[Page segmentation data]
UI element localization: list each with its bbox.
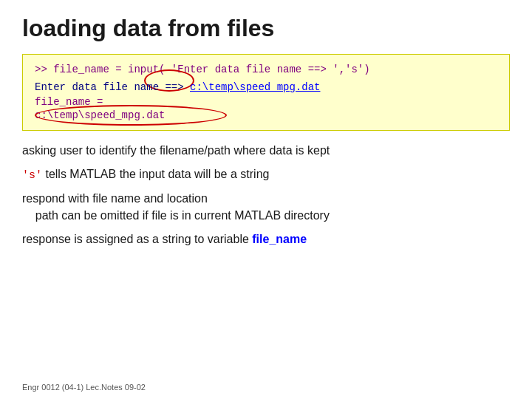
code-line-1: >> file_name = input( 'Enter data file n… — [35, 64, 497, 75]
response-prompt: Enter data file name ==> — [35, 81, 190, 93]
footer: Engr 0012 (04-1) Lec.Notes 09-02 — [22, 383, 146, 392]
bullet-3-text: respond with file name and location path… — [22, 192, 330, 221]
bullet-1: asking user to identify the filename/pat… — [22, 143, 510, 159]
response-value: c:\temp\speed_mpg.dat — [190, 81, 320, 93]
bullet-4: response is assigned as a string to vari… — [22, 231, 510, 248]
slide: loading data from files >> file_name = i… — [0, 0, 532, 399]
file-value: c:\temp\speed_mpg.dat — [35, 109, 497, 121]
file-name-label: file_name = — [35, 96, 497, 108]
code-box: >> file_name = input( 'Enter data file n… — [22, 54, 510, 131]
bullet-4-before: response is assigned as a string to vari… — [22, 233, 252, 245]
bullet-1-text: asking user to identify the filename/pat… — [22, 144, 330, 157]
bullet-3: respond with file name and location path… — [22, 191, 510, 224]
slide-title: loading data from files — [22, 15, 510, 42]
bullet-2: 's' tells MATLAB the input data will be … — [22, 166, 510, 183]
bullet-4-highlight: file_name — [252, 233, 307, 245]
bullet-2-inline: 's' — [22, 169, 42, 182]
bullet-2-after: tells MATLAB the input data will be a st… — [42, 168, 269, 180]
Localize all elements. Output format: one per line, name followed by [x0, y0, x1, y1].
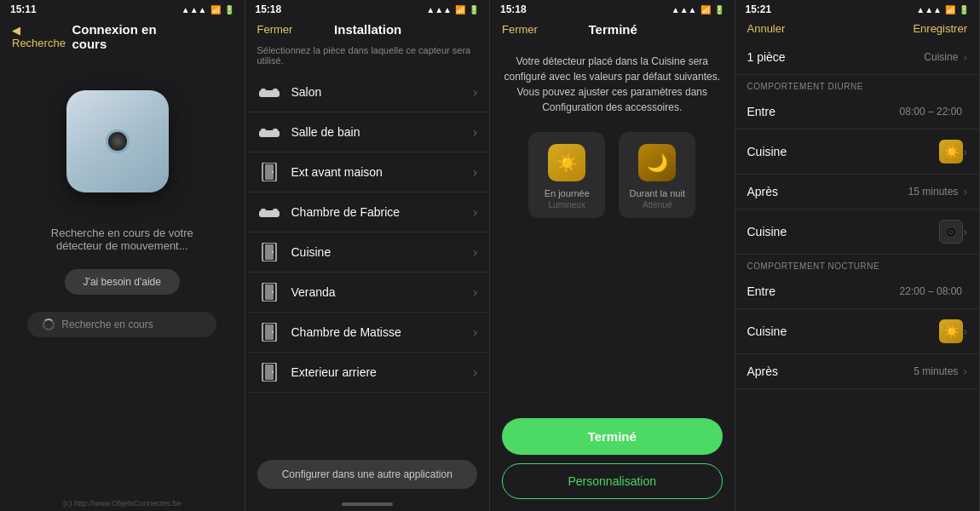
- signal-icon-3: ▲▲▲: [672, 5, 697, 14]
- sofa-icon: [257, 203, 281, 221]
- list-item[interactable]: Chambre de Matisse ›: [245, 313, 490, 353]
- list-item[interactable]: Veranda ›: [245, 273, 490, 313]
- cancel-button[interactable]: Annuler: [747, 22, 786, 35]
- svg-point-17: [271, 291, 273, 293]
- nav-title-2: Installation: [334, 22, 401, 37]
- panel-settings: 15:21 ▲▲▲ 📶 🔋 Annuler Enregistrer 1 pièc…: [735, 0, 981, 511]
- personnalisation-button[interactable]: Personnalisation: [502, 463, 723, 499]
- entre-label: Entre: [747, 105, 900, 118]
- panel2-subtitle: Sélectionnez la pièce dans laquelle ce c…: [245, 42, 490, 72]
- signal-icon-4: ▲▲▲: [916, 5, 942, 14]
- chevron-icon: ›: [963, 50, 967, 64]
- time-2: 15:18: [256, 3, 282, 15]
- list-item[interactable]: Salon ›: [245, 72, 490, 112]
- svg-rect-1: [261, 89, 266, 94]
- room-name: Ext avant maison: [291, 165, 464, 179]
- door-icon: [257, 243, 281, 261]
- svg-point-14: [271, 251, 273, 253]
- mode-cards: ☀️ En journée Lumineux 🌙 Durant la nuit …: [502, 132, 723, 218]
- nav-bar-1: ◀ Recherche Connexion en cours: [0, 17, 245, 56]
- piece-row[interactable]: 1 pièce Cuisine ›: [735, 40, 980, 75]
- bottom-indicator: [342, 502, 393, 506]
- status-icons-4: ▲▲▲ 📶 🔋: [916, 5, 969, 14]
- nav-bar-2: Fermer Installation: [245, 17, 490, 42]
- device-cube: [66, 90, 169, 192]
- apres-nuit-value: 5 minutes: [914, 365, 958, 377]
- termine-button[interactable]: Terminé: [502, 418, 723, 455]
- back-button-1[interactable]: ◀ Recherche: [12, 24, 72, 49]
- room-name: Salle de bain: [291, 125, 464, 139]
- action-buttons: Terminé Personnalisation: [502, 418, 723, 499]
- sofa-icon: [257, 123, 281, 141]
- status-icons-1: ▲▲▲ 📶 🔋: [182, 5, 234, 14]
- room-name: Veranda: [291, 285, 464, 299]
- chevron-right-icon: ›: [473, 285, 477, 299]
- section-diurne: COMPORTEMENT DIURNE: [735, 75, 980, 95]
- room-name: Salon: [291, 85, 464, 99]
- apres-row[interactable]: Après 15 minutes ›: [735, 175, 980, 210]
- piece-label: 1 pièce: [747, 50, 925, 64]
- cuisine-row-2[interactable]: Cuisine ⊙ ›: [735, 210, 980, 255]
- sun-icon: ☀️: [548, 144, 585, 181]
- door-icon: [257, 163, 281, 181]
- door-icon: [257, 363, 281, 382]
- nav-title-1: Connexion en cours: [72, 22, 185, 51]
- help-button[interactable]: J'ai besoin d'aide: [65, 269, 180, 295]
- close-button-3[interactable]: Fermer: [502, 23, 538, 36]
- chevron-icon-2: ›: [963, 145, 967, 158]
- svg-point-23: [271, 371, 273, 373]
- watermark: (c) http://www.ObjetsConnectes.be: [0, 499, 245, 508]
- room-name: Cuisine: [291, 245, 464, 259]
- svg-point-8: [271, 171, 273, 173]
- apres-nuit-label: Après: [747, 365, 914, 378]
- chevron-icon-4: ›: [963, 225, 967, 238]
- list-item[interactable]: Chambre de Fabrice ›: [245, 192, 490, 233]
- room-name: Exterieur arriere: [291, 365, 464, 379]
- chevron-right-icon: ›: [473, 125, 477, 139]
- panel1-content: Recherche en cours de votre détecteur de…: [0, 56, 245, 511]
- apres-nuit-row[interactable]: Après 5 minutes ›: [735, 354, 980, 389]
- cuisine-label-1: Cuisine: [747, 145, 940, 158]
- signal-icon-2: ▲▲▲: [426, 5, 452, 14]
- cuisine-nuit-row[interactable]: Cuisine ☀️ ›: [735, 309, 980, 354]
- mode-card-day: ☀️ En journée Lumineux: [528, 132, 605, 218]
- apres-value: 15 minutes: [908, 186, 959, 198]
- panel-installation: 15:18 ▲▲▲ 📶 🔋 Fermer Installation Sélect…: [245, 0, 491, 511]
- entre-nuit-label: Entre: [747, 284, 900, 298]
- status-bar-2: 15:18 ▲▲▲ 📶 🔋: [245, 0, 490, 17]
- chevron-icon-5: ›: [963, 324, 967, 338]
- svg-rect-4: [261, 129, 266, 134]
- entre-value: 08:00 – 22:00: [900, 106, 962, 118]
- mode-day-label: En journée: [537, 188, 597, 198]
- piece-value: Cuisine: [924, 51, 958, 63]
- light-icon-orange-2: ☀️: [939, 319, 963, 343]
- time-1: 15:11: [10, 3, 37, 15]
- light-icon-orange: ☀️: [939, 140, 963, 164]
- list-item[interactable]: Cuisine ›: [245, 233, 490, 273]
- panel3-content: Votre détecteur placé dans la Cuisine se…: [490, 42, 735, 511]
- status-bar-1: 15:11 ▲▲▲ 📶 🔋: [0, 0, 245, 17]
- device-sensor: [106, 129, 130, 153]
- other-app-button[interactable]: Configurer dans une autre application: [257, 460, 478, 489]
- list-item[interactable]: Ext avant maison ›: [245, 152, 490, 192]
- list-item[interactable]: Exterieur arriere ›: [245, 353, 490, 393]
- mode-day-sublabel: Lumineux: [537, 200, 597, 210]
- nav-bar-4: Annuler Enregistrer: [735, 17, 980, 40]
- status-icons-2: ▲▲▲ 📶 🔋: [426, 5, 479, 14]
- nav-bar-3: Fermer Terminé: [490, 17, 735, 42]
- description-text: Votre détecteur placé dans la Cuisine se…: [502, 54, 723, 115]
- wifi-icon-3: 📶: [700, 5, 711, 14]
- list-item[interactable]: Salle de bain ›: [245, 112, 490, 152]
- chevron-right-icon: ›: [473, 205, 477, 219]
- mode-card-night: 🌙 Durant la nuit Atténué: [619, 132, 695, 218]
- battery-icon-2: 🔋: [469, 5, 479, 14]
- signal-icon: ▲▲▲: [182, 5, 207, 14]
- battery-icon-4: 🔋: [959, 5, 969, 14]
- cuisine-row-1[interactable]: Cuisine ☀️ ›: [735, 129, 980, 175]
- searching-bar: Recherche en cours: [27, 312, 216, 337]
- searching-label: Recherche en cours: [61, 319, 153, 330]
- entre-row: Entre 08:00 – 22:00: [735, 95, 980, 129]
- close-button-2[interactable]: Fermer: [257, 23, 293, 36]
- wifi-icon: 📶: [210, 5, 221, 14]
- save-button[interactable]: Enregistrer: [913, 22, 967, 35]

To do:
Lines with the word "path" in them should be copied from the preceding records.

Answer to this task:
bullet-3-text: respond with file name and location path… — [22, 192, 330, 221]
bullet-3: respond with file name and location path… — [22, 191, 510, 224]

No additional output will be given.